She tells me that the profile experts, psychologists who make their life’s work the study of demented minds, have, despite the lack of any evidence of sexual assault, not ruled out the possibility that the crimes might be driven by a sexual psychosis.
“Some of them think the metal tent stakes are phallic,” she says. “According to this theory, what he does with them may be his own sick form of intercourse.”
They already have a psychological profile of the killer. There was a time when I would have given this all the credence of tarot cards. But I have become a believer.
“Except for the last two, he doesn’t know his victims,” she says. They have deduced this from the fact that the faces of the victims were untouched, not battered or mutilated. Psychologists have determined that it is usually only in cases where the killer knows his victim that the face is battered. The closer the relationship, the more severe is the facial disfigurement.
“You say except for the last two. What’s different there?”
“I’ll get to that,” she says.
“He’s probably white,” she says. Statistics show that in mutilation murders the victim is most often of the same race as the killer.

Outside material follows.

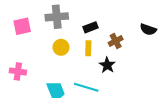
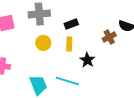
brown cross: (116, 41) -> (109, 37), moved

They gauge the age at between twenty-five and forty. Teenagers who kill are usually violent and impulsive, not the measured ritual of the Putah Creek killer. And anyone too old would have had his hands full with the male victims.
According to the profile the killer probably lives alone. This is almost a “touchy-feely” surmise, I think. But the shrinks reason that the killings evidence signs of alienation-the murderer sees himself as an outsider, not part of any family group or close social setting. This may account for the fact that he always takes couples, his way of lashing back.
“We think he’s spent a lot of time around the creek, he might live near there, or maybe he worked there in the past,” she says.
They have come to this conclusion based on the ritual nature of the crimes; the meticulous arrangement of the bodies on the ground, the careful array of clothing around the victims all indicate that the killer was taking his time, confident that he would not be disturbed.
“He sees this area as his turf,” she says. “He feels safe here.”
The cops are now keying on this last one, canvassing the area for anyone who might have worked or been seen living in the area, a field hand on one of the ranches, maybe a transient who camped there for awhile.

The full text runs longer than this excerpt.